To validate and implement Monte Carlo simulation using PRIMO code as a tool for checking the credibility of measurements in LINAC initial commissioning and routine Quality Assurance (QA). Relative and absolute doses of 6 MV photon beam from TrueBeam STx Varian Linear Accelerator (LINAC) were simulated and validated with experimental measurement, Analytical Anisotropic Algorithm (AAA) calculation, and golden beam.

Methods and Materials

Varian phase-space files were imported to the PRIMO code and four blocks of jaws were simulated to determine the field size of the photon beam. Water phantom was modeled in the PRIMO code with water equivalent density. Golden beam data, experimental measurement, and AAA calculation results were imported to PRIMO code for gamma comparison.

Results

PRIMO simulations of Percentage Depth Dose (PDD) and in-plane beam profiles had good agreement with experimental measurements, AAA calculations and golden beam. However, PRIMO simulations of cross-plane beam profiles have a better agreement with AAA calculation and golden beam than the experimental measurement. Furthermore, PRIMO simulations of absolute dose agreed well with experimental results with ±0.8% uncertainty.

Conclusion

The PRIMO code has good accuracy and is appropriate for use as a tool to check the credibility of beam scanning and output measurement in initial commissioning and routine QA.

1. Introduction

Accuracy of dose delivered to the patient is directly related to the beam data commissioning used in a Treatment Planning System (TPS). These data are verified periodically in the Quality Assurance (QA) of LINAC beam performance by a medical physicist.¹ Lack of standards and need for precision are challenges to the medical physicist, in the credibility of measurements in initial commissioning and routine QA. The TG-106 report of the American Association of Physicists in Medicine (AAPM)² gives two recommendations to verify initial commissioning results. The first recommendation is to use golden beam data for checking the quality of the beam scanning. Varian provides golden beam data, which is a reference dosimetric dataset. It could be used to evaluate the beam reproducibility of LINAC. The golden beam dataset is available at www.myvarian.com with the name “TrueBeam Representative Beam Data for Eclipse”. Another recommendation is to verify beam scanning with Monte Carlo (MC) simulation. However, experimental measurements or golden beam are still needed to validate such MC simulation.

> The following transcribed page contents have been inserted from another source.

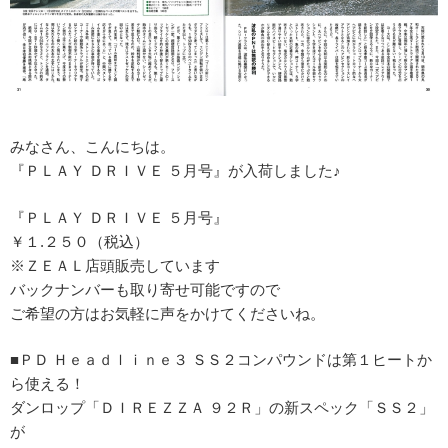
みなさん、こんにちは。
『ＰＬＡＹ ＤＲＩＶＥ ５月号』が入荷しました♪
『ＰＬＡＹ ＤＲＩＶＥ ５月号』
￥１.２５０（税込）
※ＺＥＡＬ店頭販売しています
バックナンバーも取り寄せ可能ですので
ご希望の方はお気軽に声をかけてくださいね。
■ＰＤ Ｈｅａｄｌｉｎｅ３ ＳＳ２コンパウンドは第１ヒートか
ら使える！
ダンロップ「ＤＩＲＥＺＺＡ ９２Ｒ」の新スペック「ＳＳ２」
が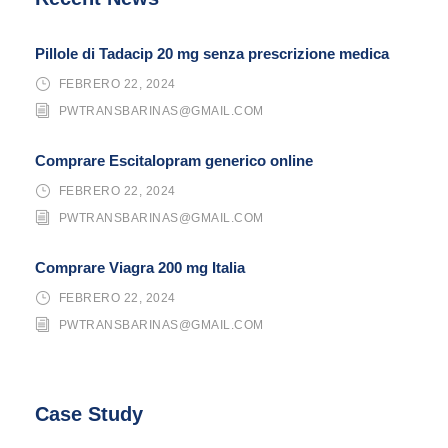
Pillole di Tadacip 20 mg senza prescrizione medica
FEBRERO 22, 2024
PWTRANSBARINAS@GMAIL.COM
Comprare Escitalopram generico online
FEBRERO 22, 2024
PWTRANSBARINAS@GMAIL.COM
Comprare Viagra 200 mg Italia
FEBRERO 22, 2024
PWTRANSBARINAS@GMAIL.COM
Case Study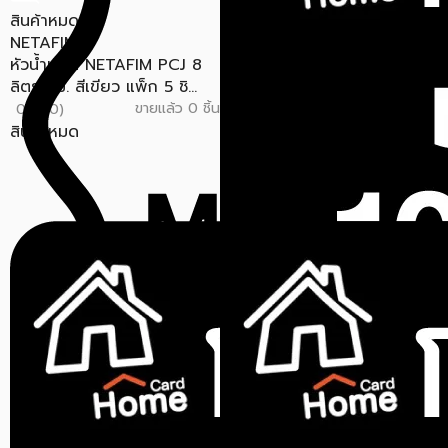
สินค้าหมด
NETAFIM
หัวน้ำหยด NETAFIM PCJ 8
ลิตร/ชม. สีเขียว แพ็ก 5 ชิ...
ขายแล้ว 0 ชิ้น
0.0 (0)
สินค้าหมด
สินค้าหมด
NETAFIM
การ์ดกันน้ำใส่ NETAFIM
POP-UP MGN
ขายแล้ว 0 ชิ้น
0.0 (0)
สินค้าหมด
สินค้าหมด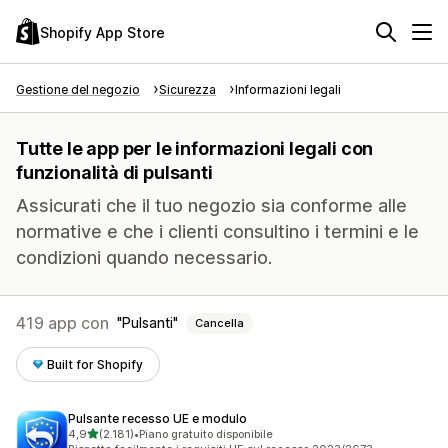
Shopify App Store
Gestione del negozio
Sicurezza
Informazioni legali
Tutte le app per le informazioni legali con
funzionalità di pulsanti
Assicurati che il tuo negozio sia conforme alle
normative e che i clienti consultino i termini e le
condizioni quando necessario.
419 app con
Pulsanti
Cancella
Built for Shopify
Pulsante recesso UE e modulo
stelle su 5
4,9
(2.181)
•
Piano gratuito disponibile
2181 recensioni totali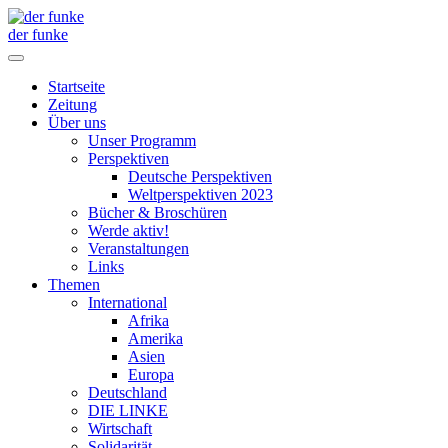
der funke
Startseite
Zeitung
Über uns
Unser Programm
Perspektiven
Deutsche Perspektiven
Weltperspektiven 2023
Bücher & Broschüren
Werde aktiv!
Veranstaltungen
Links
Themen
International
Afrika
Amerika
Asien
Europa
Deutschland
DIE LINKE
Wirtschaft
Solidarität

MC simulation is the most powerful tool for dose calculations in radiotherapy. MC simulation is implemented in several available codes, e.g. MCNP,³ Geant,⁴ PENELOPE,⁵ FLUKA⁶ for general applications; and PEREGRINE,⁷ EGSnrc,⁸ DPM,⁹ VMC++,¹⁰ ORANGE,¹¹ PRIMO¹² for medical applications. The availability of MC simulation tools has led to clinics using it in clinical radiation oncology.^13,14 Nevertheless, the selection of a suitable and practical MC simulation code, and accurate validation of the simulation parameters, are necessary.

PRIMO is a MC code specific for radiotherapy. The computation engine of PRIMO is based on the PENELOPE general MC code. It can use parallel processors and variance reduction techniques to make the simulation quicker in real time. PRIMO simulates medical LINAC and estimates absorbed dose distributions in a water phantom or in Computed Tomography (CT) data. PRIMO can simulate almost all Varian and Elekta LINAC, with their electron applicators and MLC.¹²

There are two ways to characterize the source of radiation for an MC simulation, to inform about particle type, energy, position, direction of movement, etc.¹⁵ The first is by using phase-space files,¹⁶ and the second is by providing detailed geometry of the LINAC head that should be modelled.¹⁷ Phase space files of TrueBeam 6 MV photon beam have been made available by Constantin and co-workers at www.myvarian.com/montecarlo. The phase-space files are formatted according to practices of the International Atomic Energy Agency (IAEA). Simulations were divided into two parts, (1) accelerator part using the Parmela code, (2) LINAC head using the Geant4 V4.9.2.p01 MC code. The first phase space result was used as input for the second simulation.¹⁸

Percentage Depth Dose (PDD) and beam profiles (cross-plane and in-plane) are two important concerns affecting the accuracy of MC modeling in a relative dose measurement. PDD is used as a beam quality parameter, and beam profiles are used for radiation dose reliability assessment.19, 20, 21 Aside from the relative dose, also the absolute dose is an important dosimetry aspect pursued by initial commissioning and routine QA. Experiments on absolute dose are also called output measurements.²²

Belosi and co-workers simulated 6 and 10 MV FFF TrueBeam using Varian phase-space files. Seven experimental measurements and golden beam dataset were used to validate the MC results.²³ Our previous work has published 6 MV FFF photon beam simulation of TrueBeam using the PRIMO code. In this publication authors generate phase space files with 10⁹ histories. The results were in a better than 84% agreement with experimental measurements, using 1% 1 mm gamma criteria.²⁴

In most clinical practice QA of beam performance is done by matching the flatness and symmetry with commissioning data, although this is still a rough approach. Verification of all points in PDD and beam profiles would be needed for a precise QA of beam performance. Toutaoui et al. verified photon dose calculation by multi-grid superposition in a commercial TPS (CMS Xio, Elekta) using MC EGSnrc code.²⁵ Another study concerned the electron mode.²⁶ MC EGS4/BEAM code was used to commission the electron beam of Varian Clinac 2100C. However, the MC software used was not well suited for regular use as a verification tool in initial commissioning and routine QA. Moreover, the precise, reliable, and standard model of MC simulation is important if it is used as a verification tool of experimental measurements.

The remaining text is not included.